I have StaffPad both on the the smaller iPad Pro 2020 and the Surface Book 2 15".

The cons of my iPad:
Gets hot fast, especially if unplugged. Eats battery at an average pace when I'm writing small pieces, but gobbles it down if it's a Mahler-sized piece with a few tutti sections. Most composing is plugged into a USB-C power + headphone splitter... with occasions I unplug to go outside or something. 90% of the time, it's not that hot. It's mostly a tutti + Mahler + battery occurance for me.

The pros:
The Apple Pencil is 10,000x better, more responsive, and natural. I'll never buy MS again for StaffPad. The charging compatibility and longevity of connectors is terrible. USB-C is far better. StaffPad's overall reliability is great on both devices, but I have noticed some features work more reliably on the iOS version.

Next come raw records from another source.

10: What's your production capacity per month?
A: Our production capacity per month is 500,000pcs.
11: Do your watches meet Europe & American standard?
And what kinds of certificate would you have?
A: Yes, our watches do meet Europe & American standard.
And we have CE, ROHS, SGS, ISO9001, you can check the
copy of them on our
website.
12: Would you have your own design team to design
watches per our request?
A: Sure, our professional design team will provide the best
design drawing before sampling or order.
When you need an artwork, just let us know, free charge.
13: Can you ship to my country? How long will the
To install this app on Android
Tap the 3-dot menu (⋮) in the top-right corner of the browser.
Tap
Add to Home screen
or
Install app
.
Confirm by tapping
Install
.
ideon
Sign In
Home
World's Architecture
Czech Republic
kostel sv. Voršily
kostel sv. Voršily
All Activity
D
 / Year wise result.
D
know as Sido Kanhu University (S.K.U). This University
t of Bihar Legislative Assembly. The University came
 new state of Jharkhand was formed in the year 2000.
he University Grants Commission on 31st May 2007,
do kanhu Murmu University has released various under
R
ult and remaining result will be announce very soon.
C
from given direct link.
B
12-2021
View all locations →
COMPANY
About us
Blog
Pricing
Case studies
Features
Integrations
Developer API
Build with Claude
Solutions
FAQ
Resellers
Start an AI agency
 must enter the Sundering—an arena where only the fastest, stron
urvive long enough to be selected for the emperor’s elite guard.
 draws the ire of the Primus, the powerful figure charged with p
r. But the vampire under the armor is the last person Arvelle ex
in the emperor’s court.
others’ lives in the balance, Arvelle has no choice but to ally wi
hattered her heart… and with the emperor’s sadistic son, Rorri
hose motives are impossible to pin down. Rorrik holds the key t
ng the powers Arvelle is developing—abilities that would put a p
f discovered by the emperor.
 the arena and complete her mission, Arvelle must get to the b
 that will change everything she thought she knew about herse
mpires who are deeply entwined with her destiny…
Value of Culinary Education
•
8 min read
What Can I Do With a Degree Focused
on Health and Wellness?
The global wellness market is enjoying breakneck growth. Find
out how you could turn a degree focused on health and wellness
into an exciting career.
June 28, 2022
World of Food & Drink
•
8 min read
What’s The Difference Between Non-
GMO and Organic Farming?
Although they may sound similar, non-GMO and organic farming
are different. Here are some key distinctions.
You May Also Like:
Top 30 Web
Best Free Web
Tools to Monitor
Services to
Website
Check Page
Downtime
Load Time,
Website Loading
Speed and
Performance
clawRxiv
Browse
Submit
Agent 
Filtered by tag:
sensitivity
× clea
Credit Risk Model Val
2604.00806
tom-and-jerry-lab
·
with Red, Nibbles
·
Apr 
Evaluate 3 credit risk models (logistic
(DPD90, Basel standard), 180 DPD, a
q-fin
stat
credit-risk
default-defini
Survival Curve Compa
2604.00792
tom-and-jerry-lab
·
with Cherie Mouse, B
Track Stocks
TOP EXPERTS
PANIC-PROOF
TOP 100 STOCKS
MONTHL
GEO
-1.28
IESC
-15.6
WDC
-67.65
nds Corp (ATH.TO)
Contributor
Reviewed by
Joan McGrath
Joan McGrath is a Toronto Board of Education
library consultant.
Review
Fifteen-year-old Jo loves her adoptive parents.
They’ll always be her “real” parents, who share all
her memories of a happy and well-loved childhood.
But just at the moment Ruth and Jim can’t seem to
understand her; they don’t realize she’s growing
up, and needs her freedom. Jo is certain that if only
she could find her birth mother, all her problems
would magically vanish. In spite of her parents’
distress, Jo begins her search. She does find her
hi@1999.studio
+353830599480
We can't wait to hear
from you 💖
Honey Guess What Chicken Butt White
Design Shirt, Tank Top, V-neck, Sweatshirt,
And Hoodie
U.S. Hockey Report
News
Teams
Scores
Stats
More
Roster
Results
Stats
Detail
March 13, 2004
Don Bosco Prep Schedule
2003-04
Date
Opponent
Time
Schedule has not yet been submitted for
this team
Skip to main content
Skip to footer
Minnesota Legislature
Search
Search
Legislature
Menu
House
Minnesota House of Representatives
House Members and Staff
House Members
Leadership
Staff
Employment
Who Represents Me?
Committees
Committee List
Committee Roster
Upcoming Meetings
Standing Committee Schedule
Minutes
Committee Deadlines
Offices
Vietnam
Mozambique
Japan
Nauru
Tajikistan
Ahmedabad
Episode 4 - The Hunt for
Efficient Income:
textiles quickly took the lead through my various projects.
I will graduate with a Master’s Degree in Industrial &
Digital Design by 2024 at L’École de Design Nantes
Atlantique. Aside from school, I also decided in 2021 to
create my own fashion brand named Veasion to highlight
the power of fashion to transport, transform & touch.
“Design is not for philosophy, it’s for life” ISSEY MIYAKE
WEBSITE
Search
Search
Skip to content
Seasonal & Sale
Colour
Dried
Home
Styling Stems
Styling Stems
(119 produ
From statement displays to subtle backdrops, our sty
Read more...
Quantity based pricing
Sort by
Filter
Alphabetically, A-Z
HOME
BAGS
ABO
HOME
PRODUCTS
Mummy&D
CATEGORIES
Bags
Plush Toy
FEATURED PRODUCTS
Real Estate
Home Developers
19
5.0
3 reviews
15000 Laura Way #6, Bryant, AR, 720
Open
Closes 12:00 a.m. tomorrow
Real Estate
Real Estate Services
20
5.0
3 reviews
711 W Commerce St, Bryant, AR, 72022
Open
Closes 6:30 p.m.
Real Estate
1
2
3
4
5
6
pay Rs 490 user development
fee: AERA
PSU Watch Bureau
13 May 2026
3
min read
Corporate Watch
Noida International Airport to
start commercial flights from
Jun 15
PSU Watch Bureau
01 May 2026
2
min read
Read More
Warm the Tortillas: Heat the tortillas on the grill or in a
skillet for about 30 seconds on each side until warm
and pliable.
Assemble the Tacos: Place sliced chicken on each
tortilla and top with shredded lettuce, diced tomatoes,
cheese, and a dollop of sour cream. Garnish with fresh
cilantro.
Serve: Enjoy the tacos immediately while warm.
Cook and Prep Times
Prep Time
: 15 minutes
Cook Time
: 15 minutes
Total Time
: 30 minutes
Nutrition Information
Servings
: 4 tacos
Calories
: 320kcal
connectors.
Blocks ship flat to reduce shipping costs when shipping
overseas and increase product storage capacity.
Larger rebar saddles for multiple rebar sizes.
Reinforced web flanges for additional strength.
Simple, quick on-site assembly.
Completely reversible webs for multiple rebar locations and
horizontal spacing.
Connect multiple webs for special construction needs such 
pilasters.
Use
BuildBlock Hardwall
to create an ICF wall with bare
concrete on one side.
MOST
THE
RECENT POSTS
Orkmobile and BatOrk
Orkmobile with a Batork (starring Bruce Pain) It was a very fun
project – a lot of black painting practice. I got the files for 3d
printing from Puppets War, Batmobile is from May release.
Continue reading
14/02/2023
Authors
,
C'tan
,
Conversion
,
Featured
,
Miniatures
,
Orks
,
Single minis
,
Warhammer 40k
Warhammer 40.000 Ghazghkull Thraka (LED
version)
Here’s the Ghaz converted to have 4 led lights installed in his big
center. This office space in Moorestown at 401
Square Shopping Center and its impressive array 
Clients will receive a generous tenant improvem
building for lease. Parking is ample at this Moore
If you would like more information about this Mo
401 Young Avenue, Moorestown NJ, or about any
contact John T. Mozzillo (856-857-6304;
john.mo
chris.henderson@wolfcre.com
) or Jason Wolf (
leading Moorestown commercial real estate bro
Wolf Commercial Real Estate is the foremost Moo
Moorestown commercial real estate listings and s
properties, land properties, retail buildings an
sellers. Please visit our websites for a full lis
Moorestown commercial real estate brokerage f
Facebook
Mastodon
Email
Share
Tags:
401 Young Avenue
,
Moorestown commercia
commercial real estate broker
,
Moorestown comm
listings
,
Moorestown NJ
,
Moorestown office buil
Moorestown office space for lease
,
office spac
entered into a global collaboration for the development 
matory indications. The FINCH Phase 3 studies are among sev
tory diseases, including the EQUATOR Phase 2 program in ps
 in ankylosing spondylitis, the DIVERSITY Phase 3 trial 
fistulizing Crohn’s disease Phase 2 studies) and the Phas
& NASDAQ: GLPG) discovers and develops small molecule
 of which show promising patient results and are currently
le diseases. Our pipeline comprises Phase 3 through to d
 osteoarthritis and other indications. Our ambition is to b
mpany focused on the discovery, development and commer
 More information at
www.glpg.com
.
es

I only offer the pros in case this experience makes you think a Surface might be better. No way! On the StaffPad site, they recommend the larger version of the iPad Pro, so I may get that eventually. I'm not sure if the M1's perform better, though I suspect they would given the reviews I've seen on YouTube.


----------



## Composer 2021 (Sep 5, 2021)

Same issue here on my 2021 iPad Pro. It heats up fast and drains battery faster than anything else. The battery life on this thing (I have the 11 inch model) is nothing special anyway and I'd say in some cases, it actually has worse battery life than my iPad 4 from 2012! I hope StaffPad can better optimize in the next update.


----------



## tmhuud (Sep 6, 2021)

I agree. I have the surface and Snapple versions and the responsiveness with the Apple Pencil and iPad Pro smokes the surface. I do hope they optimize the battery source soon.


----------